CHAT puts focus on Sephardi experience

Jimmy Bitton

TORONTO — Teacher Jimmy Bitton says he hopes a Grade 10 program he conceived will help raise awareness among his students in Toronto’s Ashkenazi-dominated Jewish community about Sephardi history and culture.

Grade 10 students at the Anne and Max Tanenbaum Community Hebrew Academy of Toronto’s Kimel Family Education Centre in Vaughan, where Bitton is the history department head, will take part in a field trip on Jan. 8 that’s meant to highlight the fact that the Sephardi experience is part of the larger Jewish experience.

“The program has two functions – one is curricular and one is to complement the philosophy of the school,” said Bitton, a Sephardi Jew.

He added that TanenbaumCHAT values “a transmission and appreciation of Jewish religious and cultural traditions,” and is “welcoming of students and families of diverse Jewish traditions. In order to be welcoming, we have to represent these communities.”

The field trip consists of tours of two synagogues – Petah Tikvah Anshe Castilla Congregation, which was Ontario’s first Sephardi synagogue, founded in 1958, and the Sephardic Kehila Centre (SKC), which is architecturally modelled after a Spanish synagogue.

“There, they will be greeted by members of the community and given lectures on the community, Sephardic history, giving them a taste of liturgy, giving them a taste of the architecture, to see that Jews lived in the Muslim world, the Arab world and developed a unique culture, [in the same way] as the Ashkenazim developed in Europe,” Bitton said.

Among the community leaders the students will hear from are Rabbi Amram Assayag, SKC’s chief rabbi; Max Benaim, former SKC and Petah Tikvah president; and Yehuda Azoulay, the founder of the Sephardic Legacy Series Institute, an organization that provides English-speaking Sephardim with the resources to explore their rich culture and history.

After the field trip to the two synagogues, the students will come back to the school for a Sephardi-themed festival “that will include music, henna, couscous and things like that.”

Although the trip is scheduled for Jan. 8, the program will run for the entire week.

“Sephardi music will be played through the PA during the morning and lunch periods.

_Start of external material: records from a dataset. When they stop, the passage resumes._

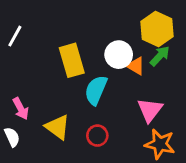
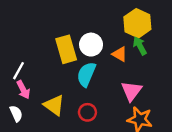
white line: (15, 36) -> (19, 71), moved
white circle: (119, 55) -> (91, 45), moved
green arrow: (160, 56) -> (140, 46), turned -72

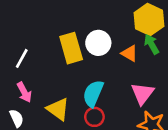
white line: (19, 71) -> (22, 58), moved
cyan semicircle: (86, 74) -> (93, 94), moved

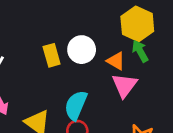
yellow rectangle: (71, 48) -> (52, 55), size x0.7
pink triangle: (142, 94) -> (124, 85), moved

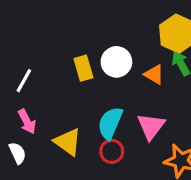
pink triangle: (124, 85) -> (151, 126), moved

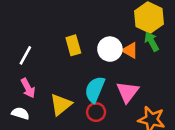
white circle: (116, 62) -> (110, 49), moved
yellow triangle: (68, 142) -> (61, 105), turned 45
white semicircle: (18, 153) -> (20, 113), turned -48

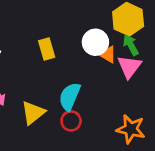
white circle: (110, 49) -> (95, 42), moved
pink triangle: (128, 92) -> (129, 67), moved

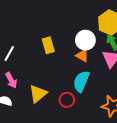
orange triangle: (108, 54) -> (82, 56), moved
cyan semicircle: (70, 97) -> (81, 81), moved

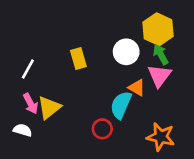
orange triangle: (82, 56) -> (137, 88), moved
yellow triangle: (38, 94) -> (49, 108), moved

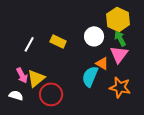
yellow rectangle: (78, 58) -> (58, 41), turned -49
white line: (28, 69) -> (29, 44), moved
red circle: (102, 129) -> (51, 94), moved, size x1.5
orange star: (161, 137) -> (120, 87), moved

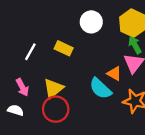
white circle: (94, 36) -> (91, 22), moved
cyan semicircle: (90, 76) -> (100, 88), turned -70
yellow triangle: (36, 78) -> (53, 88), moved

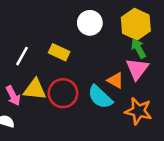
yellow triangle: (53, 88) -> (35, 89), moved, turned 45
red circle: (56, 109) -> (63, 93), moved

The library will display Sephardi books, and so on,” he said.

“Beyond that, the classroom will be a place where we can integrate and pull together what we’ve done with the curriculum, so the students see that connection and solidify the point… We are learning about Jews in the Muslim world and Muslim Spain… and how a culture develops from that symbiosis that existed between Jews and Arabs.”

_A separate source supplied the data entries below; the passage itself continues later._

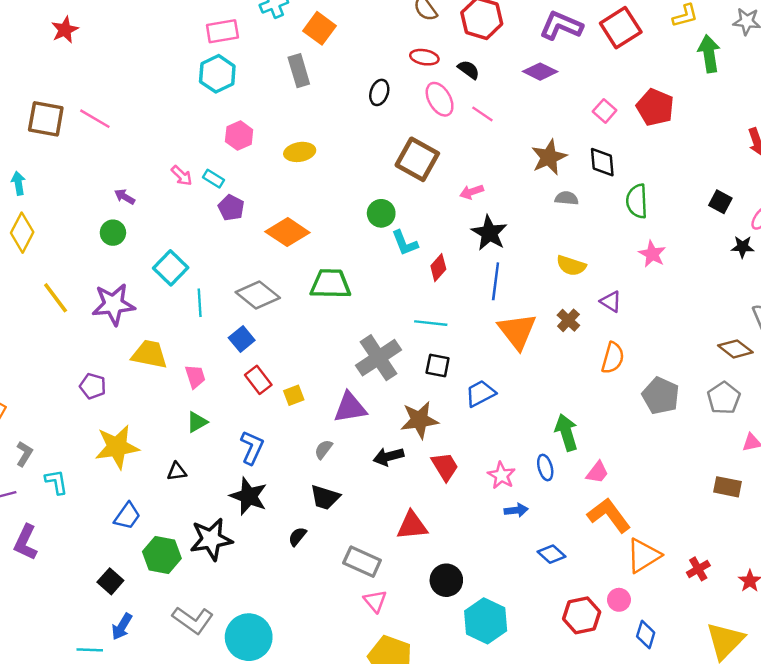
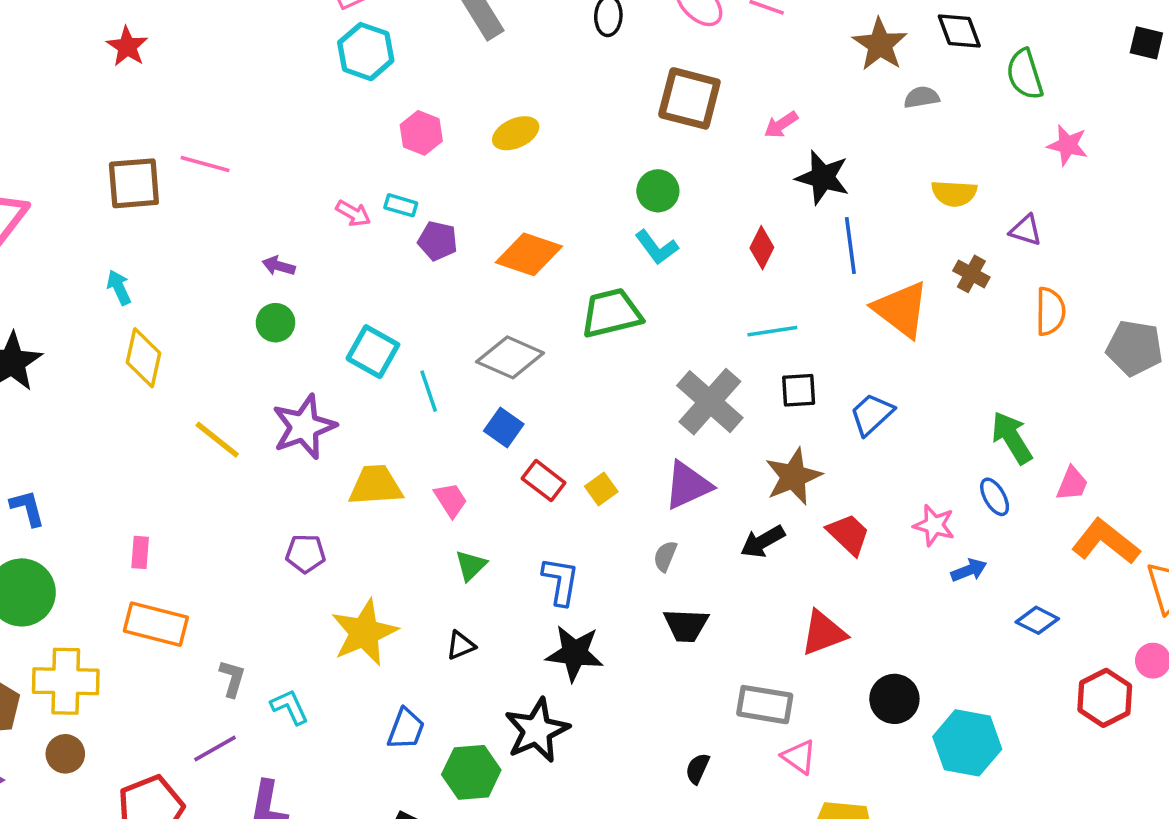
cyan L-shape: (405, 243) -> (657, 247), moved
black semicircle: (297, 537) -> (698, 769), moved

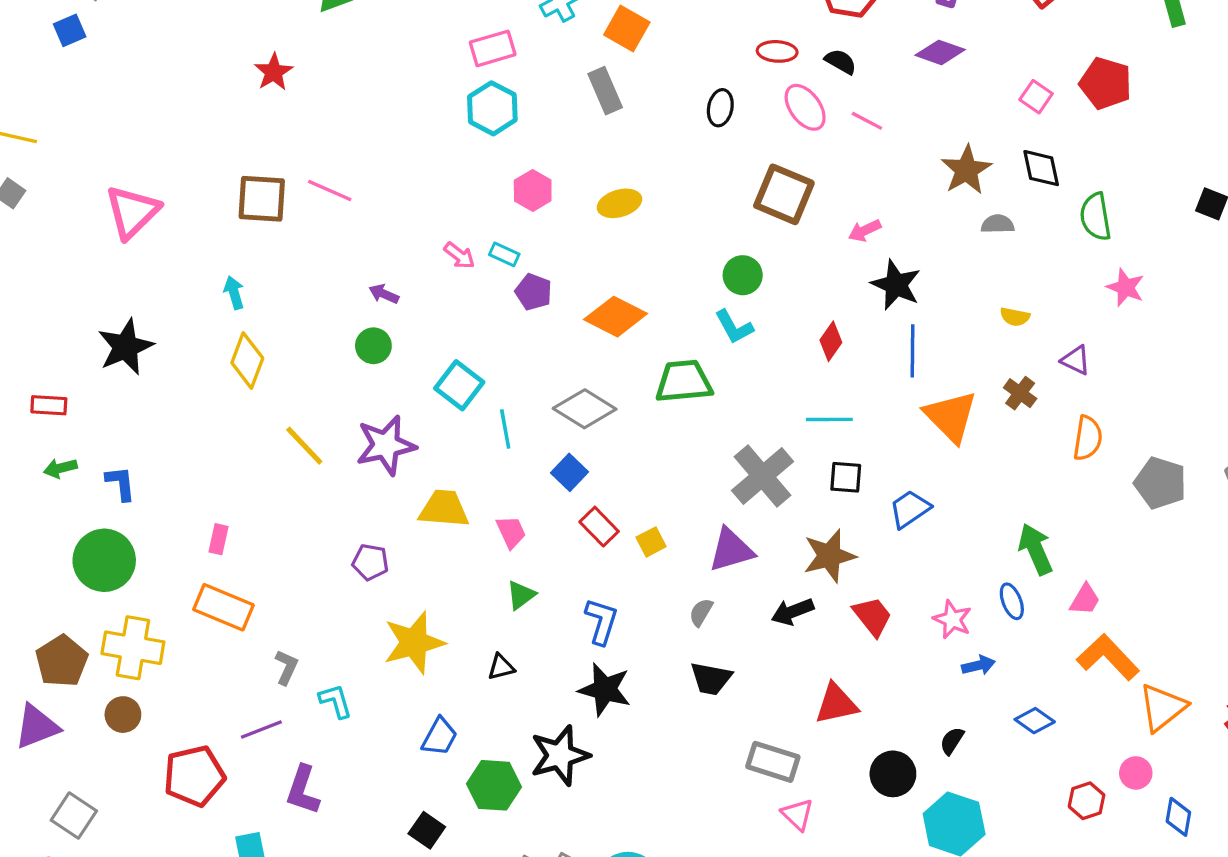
yellow semicircle: (954, 193) -> (1015, 317), size x0.7
red hexagon: (1105, 698) -> (1087, 801), size x0.7
black semicircle: (698, 769) -> (952, 741), moved

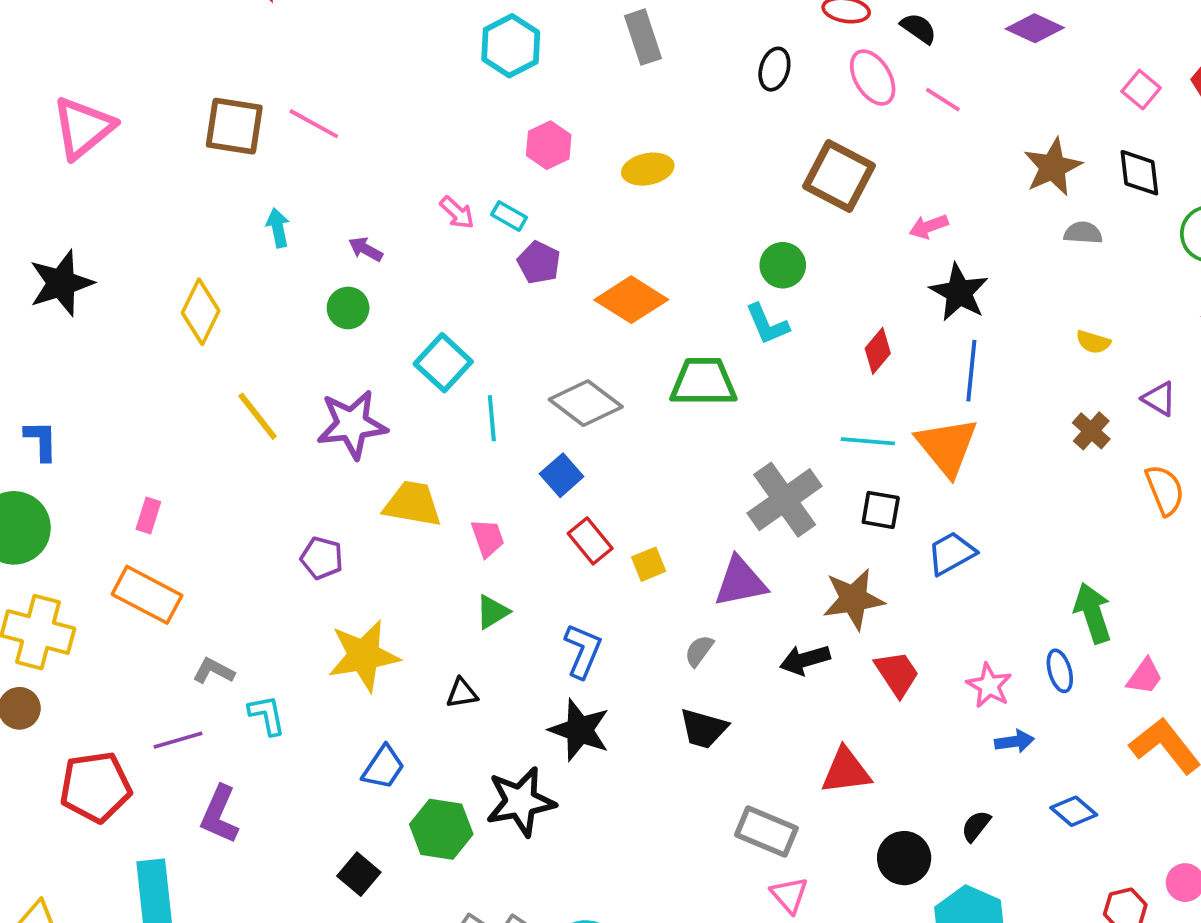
cyan arrow: (234, 293) -> (278, 228), moved
orange triangle: (951, 416) -> (947, 447), moved
orange semicircle: (1088, 438) -> (1165, 490), turned -36
gray L-shape: (286, 667) -> (214, 671), turned -92

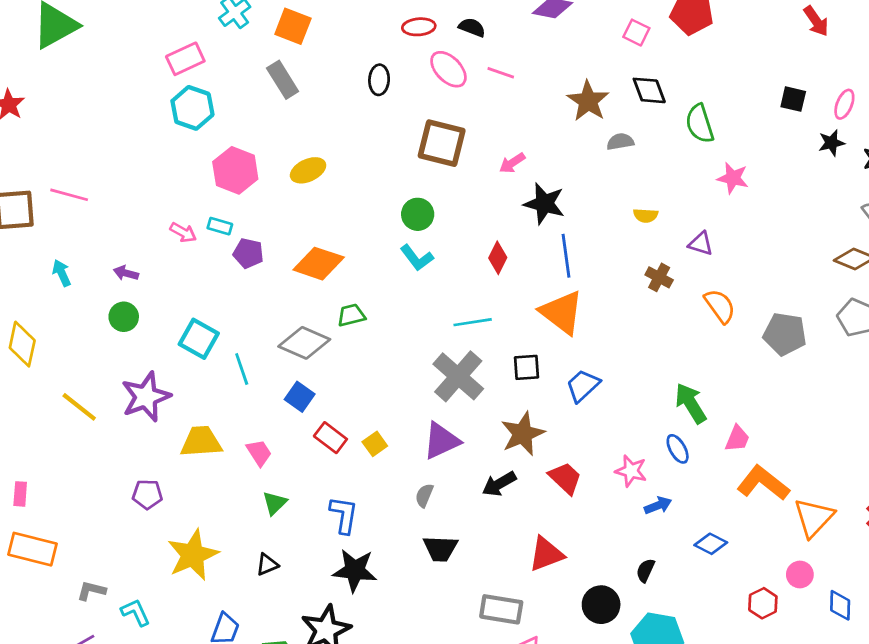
pink hexagon: (549, 145) -> (235, 170), size x1.4
green trapezoid: (703, 382) -> (351, 315), moved, size x0.6
cyan line: (868, 441) -> (473, 322), moved

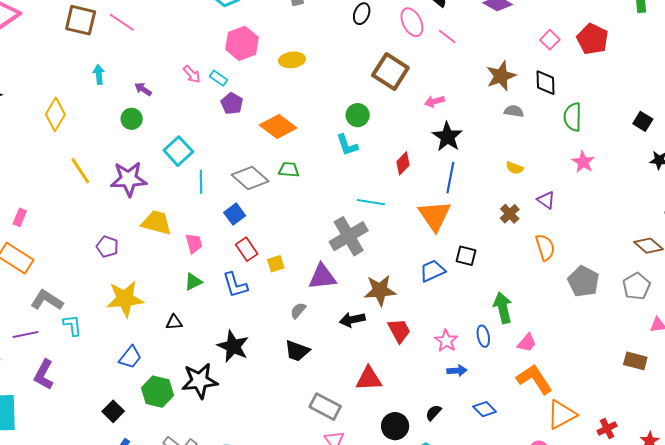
black square: (527, 367) -> (466, 256), moved
blue L-shape: (344, 515) -> (235, 285), moved, turned 136
gray L-shape: (91, 591) -> (47, 300), size x1.5

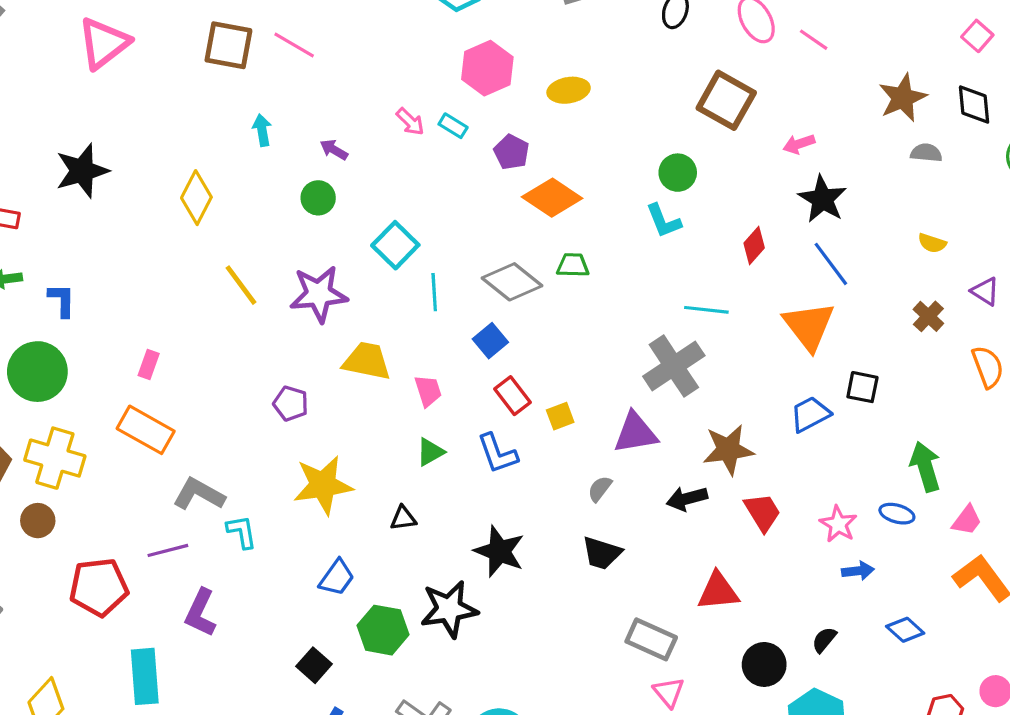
purple pentagon: (232, 103) -> (511, 152), moved
blue line: (450, 178) -> (831, 264), turned -44
blue ellipse: (483, 336) -> (897, 514), turned -60

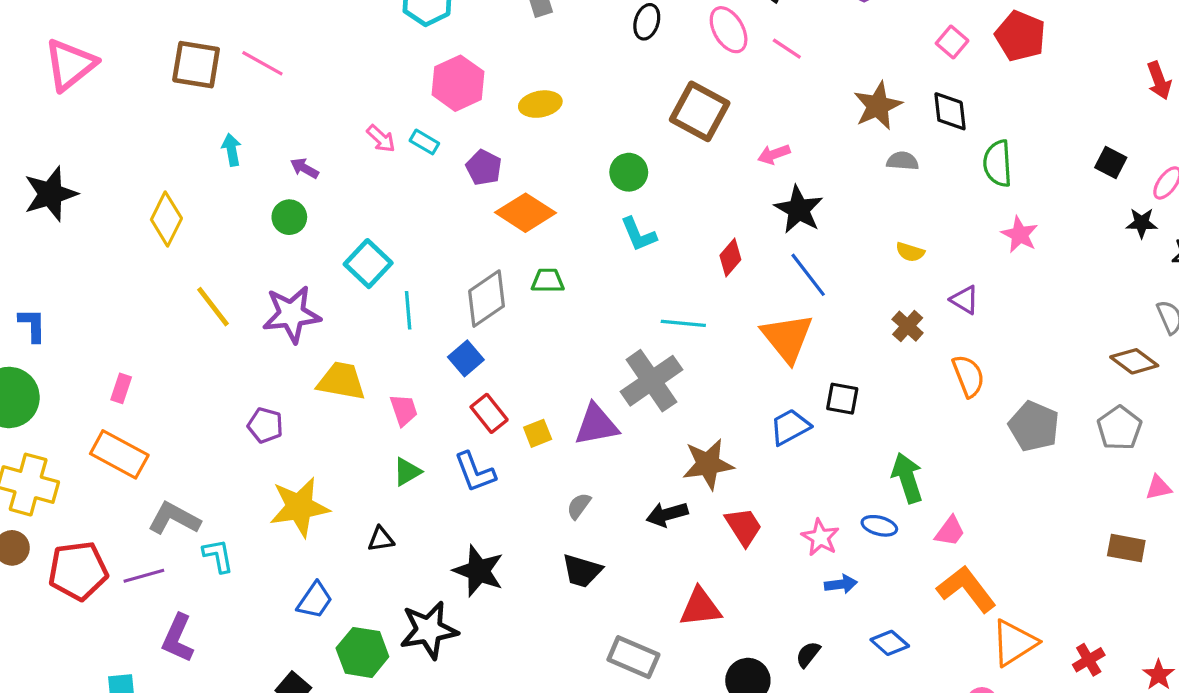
green circle: (678, 173) -> (629, 172), moved
gray diamond: (512, 282) -> (487, 299), turned -72
purple triangle: (635, 433) -> (596, 425), moved
red pentagon: (99, 587) -> (78, 571), moved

Bitton said that although there are no figures regarding the number of Sephardi Jews at the school, “a significant number of my students definitely are.”

But the program is not intended primarily for the Sephardi students.

“Because we live in – in terms of demographics – an Ashkenazi-dominated society, they tend not to hear about these kinds of things,” he said.

The program is “intended for everyone else. That’s really the target audience from my perspective. It’s to bring this world that they may not know to them.”

As a member of the Sephardi community, Bitton said it was important for him to have “some representation for the Sephardic community at the school and also to make sure that the rest of the community understands that this is part and parcel of the Jewish experience.

“Just as lox and cream cheese may be considered Jewish food, by the same token, there are other foods from the Sephardic community that are Jewish food,” he said.

“I think at our school, there is definitely a representation of Sephardi history, but I think it needs to be highlighted to a greater extent.”